What is being asked: Go through the data below. List every line that holds the word "close".

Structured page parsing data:
......

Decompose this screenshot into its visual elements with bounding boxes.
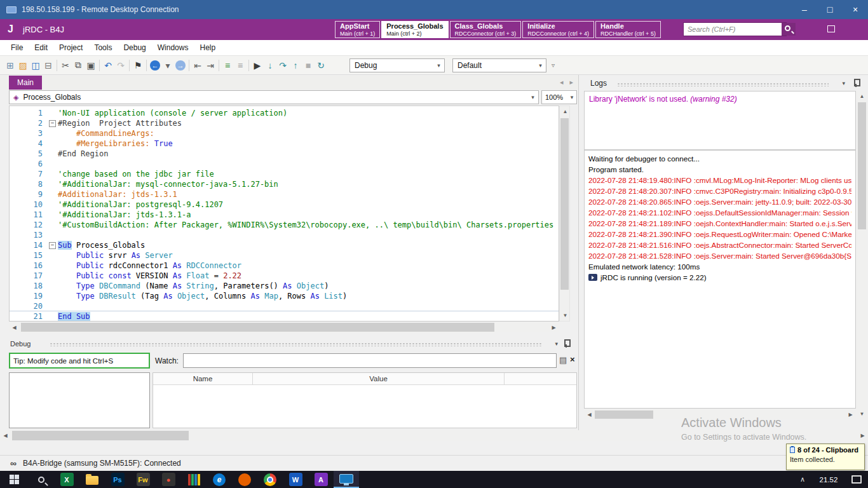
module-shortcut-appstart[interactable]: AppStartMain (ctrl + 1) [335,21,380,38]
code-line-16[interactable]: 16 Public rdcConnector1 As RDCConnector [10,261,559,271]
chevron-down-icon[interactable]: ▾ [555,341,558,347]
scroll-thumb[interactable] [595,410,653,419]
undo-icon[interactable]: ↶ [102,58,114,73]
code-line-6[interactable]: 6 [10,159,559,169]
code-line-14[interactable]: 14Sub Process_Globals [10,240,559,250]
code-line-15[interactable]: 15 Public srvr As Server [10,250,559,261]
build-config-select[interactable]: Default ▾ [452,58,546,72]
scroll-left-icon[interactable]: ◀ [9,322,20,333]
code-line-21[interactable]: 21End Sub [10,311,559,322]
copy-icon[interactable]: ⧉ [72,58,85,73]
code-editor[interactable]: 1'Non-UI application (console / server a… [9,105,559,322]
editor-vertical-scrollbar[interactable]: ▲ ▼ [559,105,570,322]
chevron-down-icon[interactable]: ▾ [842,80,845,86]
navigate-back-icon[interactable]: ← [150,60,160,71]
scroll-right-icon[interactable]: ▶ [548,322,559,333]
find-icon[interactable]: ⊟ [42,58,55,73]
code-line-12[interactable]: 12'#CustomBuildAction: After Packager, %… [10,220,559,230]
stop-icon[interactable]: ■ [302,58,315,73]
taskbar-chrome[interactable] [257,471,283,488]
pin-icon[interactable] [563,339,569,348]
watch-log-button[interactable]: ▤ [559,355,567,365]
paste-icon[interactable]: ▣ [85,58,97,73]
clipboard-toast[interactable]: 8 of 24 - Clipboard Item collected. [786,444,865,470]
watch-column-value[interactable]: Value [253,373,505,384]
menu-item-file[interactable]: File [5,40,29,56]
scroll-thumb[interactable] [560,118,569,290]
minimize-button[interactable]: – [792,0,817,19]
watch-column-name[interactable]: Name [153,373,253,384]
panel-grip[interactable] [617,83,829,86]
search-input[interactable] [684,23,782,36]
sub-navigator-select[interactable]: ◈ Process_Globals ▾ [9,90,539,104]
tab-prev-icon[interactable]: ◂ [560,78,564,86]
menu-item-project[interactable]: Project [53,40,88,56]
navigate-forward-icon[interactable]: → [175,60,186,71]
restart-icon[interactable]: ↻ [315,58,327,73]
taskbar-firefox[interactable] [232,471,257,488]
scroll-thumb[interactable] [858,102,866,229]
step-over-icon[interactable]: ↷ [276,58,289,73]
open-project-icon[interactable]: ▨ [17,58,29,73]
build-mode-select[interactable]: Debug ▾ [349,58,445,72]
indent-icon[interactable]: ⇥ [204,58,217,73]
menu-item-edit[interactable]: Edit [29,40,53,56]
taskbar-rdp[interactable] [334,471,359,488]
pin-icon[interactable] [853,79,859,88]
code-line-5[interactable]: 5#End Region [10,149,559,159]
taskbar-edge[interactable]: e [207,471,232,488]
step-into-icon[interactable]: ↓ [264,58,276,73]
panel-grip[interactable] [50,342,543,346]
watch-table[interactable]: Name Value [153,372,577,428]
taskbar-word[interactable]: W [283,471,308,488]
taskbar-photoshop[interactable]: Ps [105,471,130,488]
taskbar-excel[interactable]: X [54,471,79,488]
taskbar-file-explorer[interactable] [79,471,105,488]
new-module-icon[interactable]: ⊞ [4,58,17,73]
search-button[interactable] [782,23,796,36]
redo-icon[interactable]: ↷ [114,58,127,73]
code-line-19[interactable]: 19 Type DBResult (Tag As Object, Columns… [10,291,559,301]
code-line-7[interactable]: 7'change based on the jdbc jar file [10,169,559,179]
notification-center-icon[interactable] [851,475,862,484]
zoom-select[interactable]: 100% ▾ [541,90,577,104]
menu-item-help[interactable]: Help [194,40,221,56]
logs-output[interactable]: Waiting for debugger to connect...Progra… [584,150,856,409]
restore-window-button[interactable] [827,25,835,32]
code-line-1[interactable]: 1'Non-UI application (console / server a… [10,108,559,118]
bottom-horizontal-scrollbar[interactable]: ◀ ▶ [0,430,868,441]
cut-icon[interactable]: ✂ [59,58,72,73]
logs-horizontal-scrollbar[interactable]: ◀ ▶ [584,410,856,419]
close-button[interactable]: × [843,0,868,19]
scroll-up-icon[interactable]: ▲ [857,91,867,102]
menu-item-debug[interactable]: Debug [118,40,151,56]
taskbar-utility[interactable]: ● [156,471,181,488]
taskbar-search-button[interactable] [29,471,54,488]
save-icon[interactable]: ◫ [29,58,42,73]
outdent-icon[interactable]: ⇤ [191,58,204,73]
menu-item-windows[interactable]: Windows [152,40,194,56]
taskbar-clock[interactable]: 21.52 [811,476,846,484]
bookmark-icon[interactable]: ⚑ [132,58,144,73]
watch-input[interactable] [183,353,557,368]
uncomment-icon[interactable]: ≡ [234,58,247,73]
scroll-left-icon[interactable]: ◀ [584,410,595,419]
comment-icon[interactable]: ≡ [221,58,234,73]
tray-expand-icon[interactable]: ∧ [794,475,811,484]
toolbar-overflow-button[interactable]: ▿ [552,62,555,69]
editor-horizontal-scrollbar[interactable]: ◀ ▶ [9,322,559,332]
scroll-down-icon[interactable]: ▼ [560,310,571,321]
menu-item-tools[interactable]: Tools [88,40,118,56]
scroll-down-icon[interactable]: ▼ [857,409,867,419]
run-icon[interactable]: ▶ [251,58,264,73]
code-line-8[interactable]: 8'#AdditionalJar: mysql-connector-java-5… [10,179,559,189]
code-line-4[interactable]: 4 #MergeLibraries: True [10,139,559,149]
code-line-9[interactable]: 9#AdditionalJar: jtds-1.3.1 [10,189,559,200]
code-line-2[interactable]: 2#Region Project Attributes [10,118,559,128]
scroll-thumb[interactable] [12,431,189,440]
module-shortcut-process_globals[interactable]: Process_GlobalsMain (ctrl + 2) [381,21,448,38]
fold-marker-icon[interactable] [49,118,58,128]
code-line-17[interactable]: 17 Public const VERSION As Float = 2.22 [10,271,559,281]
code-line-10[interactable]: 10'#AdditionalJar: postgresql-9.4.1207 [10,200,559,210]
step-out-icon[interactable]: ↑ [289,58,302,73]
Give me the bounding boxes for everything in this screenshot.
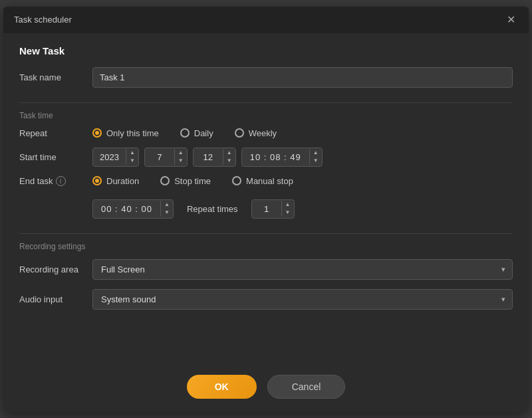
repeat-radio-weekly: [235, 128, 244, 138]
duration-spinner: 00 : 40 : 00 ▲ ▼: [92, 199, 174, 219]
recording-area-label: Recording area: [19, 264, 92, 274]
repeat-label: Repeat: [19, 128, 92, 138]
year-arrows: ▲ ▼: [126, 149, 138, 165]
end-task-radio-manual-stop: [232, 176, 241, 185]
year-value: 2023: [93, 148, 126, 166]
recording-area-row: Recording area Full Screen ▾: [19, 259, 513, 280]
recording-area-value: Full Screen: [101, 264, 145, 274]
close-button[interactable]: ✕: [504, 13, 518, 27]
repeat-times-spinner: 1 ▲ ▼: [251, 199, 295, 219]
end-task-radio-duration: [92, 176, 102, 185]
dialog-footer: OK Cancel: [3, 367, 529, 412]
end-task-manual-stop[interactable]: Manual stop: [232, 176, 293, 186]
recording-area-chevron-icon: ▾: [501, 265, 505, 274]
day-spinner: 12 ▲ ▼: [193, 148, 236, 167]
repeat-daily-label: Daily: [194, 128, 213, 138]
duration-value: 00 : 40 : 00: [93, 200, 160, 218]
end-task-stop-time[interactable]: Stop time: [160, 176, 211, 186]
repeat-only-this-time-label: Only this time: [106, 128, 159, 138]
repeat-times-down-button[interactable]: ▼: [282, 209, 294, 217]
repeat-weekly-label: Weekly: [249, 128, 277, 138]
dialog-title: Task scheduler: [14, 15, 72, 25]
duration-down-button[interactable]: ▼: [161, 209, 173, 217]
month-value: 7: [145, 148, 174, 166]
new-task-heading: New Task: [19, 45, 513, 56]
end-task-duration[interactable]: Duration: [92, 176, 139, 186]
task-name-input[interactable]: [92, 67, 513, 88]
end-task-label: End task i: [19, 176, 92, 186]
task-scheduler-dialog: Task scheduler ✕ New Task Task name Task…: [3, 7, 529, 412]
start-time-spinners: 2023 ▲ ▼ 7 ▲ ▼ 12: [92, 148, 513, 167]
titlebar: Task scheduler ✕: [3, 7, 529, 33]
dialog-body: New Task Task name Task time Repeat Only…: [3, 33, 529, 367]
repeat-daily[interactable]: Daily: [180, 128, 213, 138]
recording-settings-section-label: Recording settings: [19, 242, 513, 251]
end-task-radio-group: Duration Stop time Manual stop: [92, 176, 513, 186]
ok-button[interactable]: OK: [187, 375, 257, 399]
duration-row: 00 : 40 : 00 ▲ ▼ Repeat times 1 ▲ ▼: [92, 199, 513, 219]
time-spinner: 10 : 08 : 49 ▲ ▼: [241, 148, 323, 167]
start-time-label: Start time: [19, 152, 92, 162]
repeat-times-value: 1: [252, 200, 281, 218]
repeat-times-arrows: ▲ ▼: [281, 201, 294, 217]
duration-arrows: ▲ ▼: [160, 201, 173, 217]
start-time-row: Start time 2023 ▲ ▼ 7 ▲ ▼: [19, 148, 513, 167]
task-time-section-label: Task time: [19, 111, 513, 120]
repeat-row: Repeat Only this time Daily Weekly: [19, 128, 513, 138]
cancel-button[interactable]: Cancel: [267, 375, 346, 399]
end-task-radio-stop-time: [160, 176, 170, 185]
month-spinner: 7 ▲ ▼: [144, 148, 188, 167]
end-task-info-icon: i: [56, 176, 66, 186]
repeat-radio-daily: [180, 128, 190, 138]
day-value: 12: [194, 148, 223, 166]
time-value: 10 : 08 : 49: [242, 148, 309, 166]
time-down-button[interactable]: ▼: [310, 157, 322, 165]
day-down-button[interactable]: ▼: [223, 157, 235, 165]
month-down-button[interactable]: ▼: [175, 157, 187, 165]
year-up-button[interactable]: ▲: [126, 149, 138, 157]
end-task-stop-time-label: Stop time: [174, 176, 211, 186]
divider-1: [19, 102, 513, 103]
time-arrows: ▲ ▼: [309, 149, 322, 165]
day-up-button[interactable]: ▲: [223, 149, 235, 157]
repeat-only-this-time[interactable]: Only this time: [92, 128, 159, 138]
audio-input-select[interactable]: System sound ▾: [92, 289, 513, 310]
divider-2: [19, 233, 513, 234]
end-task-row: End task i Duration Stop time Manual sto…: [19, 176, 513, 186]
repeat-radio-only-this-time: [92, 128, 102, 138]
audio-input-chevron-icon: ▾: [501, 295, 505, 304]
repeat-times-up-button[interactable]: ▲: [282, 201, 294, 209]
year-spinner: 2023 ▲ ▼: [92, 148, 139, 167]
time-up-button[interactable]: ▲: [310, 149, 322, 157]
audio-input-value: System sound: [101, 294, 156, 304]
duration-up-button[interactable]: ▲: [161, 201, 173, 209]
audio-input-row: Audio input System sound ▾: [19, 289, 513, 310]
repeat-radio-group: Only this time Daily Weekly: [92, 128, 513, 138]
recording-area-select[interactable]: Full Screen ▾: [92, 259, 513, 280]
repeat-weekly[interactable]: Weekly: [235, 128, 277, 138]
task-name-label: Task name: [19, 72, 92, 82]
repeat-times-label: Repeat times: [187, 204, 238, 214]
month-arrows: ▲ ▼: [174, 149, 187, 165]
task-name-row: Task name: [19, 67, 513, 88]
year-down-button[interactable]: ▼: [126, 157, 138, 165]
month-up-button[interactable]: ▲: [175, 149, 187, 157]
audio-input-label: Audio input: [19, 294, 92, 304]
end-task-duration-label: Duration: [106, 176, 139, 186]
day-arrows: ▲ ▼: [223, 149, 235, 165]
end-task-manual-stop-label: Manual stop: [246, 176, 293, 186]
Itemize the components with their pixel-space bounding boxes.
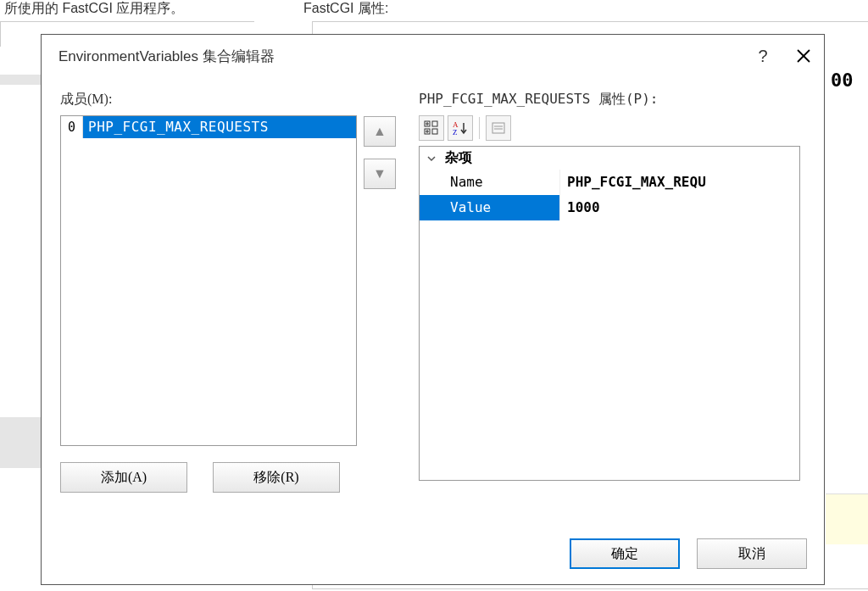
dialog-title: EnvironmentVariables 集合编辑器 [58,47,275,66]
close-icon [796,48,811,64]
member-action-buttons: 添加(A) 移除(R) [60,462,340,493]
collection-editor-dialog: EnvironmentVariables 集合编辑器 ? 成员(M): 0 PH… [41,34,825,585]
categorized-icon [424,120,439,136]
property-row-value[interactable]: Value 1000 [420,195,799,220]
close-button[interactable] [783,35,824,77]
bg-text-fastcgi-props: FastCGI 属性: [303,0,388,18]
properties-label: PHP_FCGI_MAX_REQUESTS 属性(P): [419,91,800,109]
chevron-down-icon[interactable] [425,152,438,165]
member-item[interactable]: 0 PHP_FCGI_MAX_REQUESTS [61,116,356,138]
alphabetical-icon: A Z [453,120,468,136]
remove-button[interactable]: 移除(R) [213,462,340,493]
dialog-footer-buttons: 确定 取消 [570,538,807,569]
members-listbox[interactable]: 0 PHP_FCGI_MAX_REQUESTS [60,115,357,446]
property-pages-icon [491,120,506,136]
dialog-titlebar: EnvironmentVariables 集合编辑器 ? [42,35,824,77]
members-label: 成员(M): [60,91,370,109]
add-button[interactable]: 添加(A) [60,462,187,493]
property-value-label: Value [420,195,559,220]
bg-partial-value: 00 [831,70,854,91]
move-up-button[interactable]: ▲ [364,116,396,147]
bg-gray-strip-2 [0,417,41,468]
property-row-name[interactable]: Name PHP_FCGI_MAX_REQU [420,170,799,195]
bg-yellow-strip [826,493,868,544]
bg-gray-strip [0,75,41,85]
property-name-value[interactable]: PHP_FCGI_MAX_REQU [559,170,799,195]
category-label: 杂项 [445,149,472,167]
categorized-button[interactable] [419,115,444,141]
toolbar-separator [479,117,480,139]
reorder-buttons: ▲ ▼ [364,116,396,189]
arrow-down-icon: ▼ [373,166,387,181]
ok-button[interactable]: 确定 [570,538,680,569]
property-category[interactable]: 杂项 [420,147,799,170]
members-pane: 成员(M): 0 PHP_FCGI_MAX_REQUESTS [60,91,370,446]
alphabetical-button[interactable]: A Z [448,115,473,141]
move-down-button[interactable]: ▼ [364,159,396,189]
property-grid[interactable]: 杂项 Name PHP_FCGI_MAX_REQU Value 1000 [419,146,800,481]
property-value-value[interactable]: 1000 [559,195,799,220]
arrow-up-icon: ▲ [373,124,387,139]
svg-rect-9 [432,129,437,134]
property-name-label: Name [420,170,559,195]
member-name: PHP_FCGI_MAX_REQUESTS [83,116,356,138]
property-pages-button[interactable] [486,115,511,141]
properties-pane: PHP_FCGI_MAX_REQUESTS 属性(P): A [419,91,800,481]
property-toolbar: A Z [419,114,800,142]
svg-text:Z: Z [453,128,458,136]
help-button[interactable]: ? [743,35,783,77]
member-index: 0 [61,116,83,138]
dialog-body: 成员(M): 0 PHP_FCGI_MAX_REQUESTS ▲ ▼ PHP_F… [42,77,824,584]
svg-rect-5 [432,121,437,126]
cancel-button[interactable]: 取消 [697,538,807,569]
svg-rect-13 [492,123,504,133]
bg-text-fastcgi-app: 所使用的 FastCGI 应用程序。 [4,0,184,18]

......

Solution to this problem:
close-button[interactable]: × [843,0,868,19]
close-button[interactable]: ✕: [504, 13, 518, 27]
close-icon [796,48,811,64]
close-button[interactable] [783,35,824,77]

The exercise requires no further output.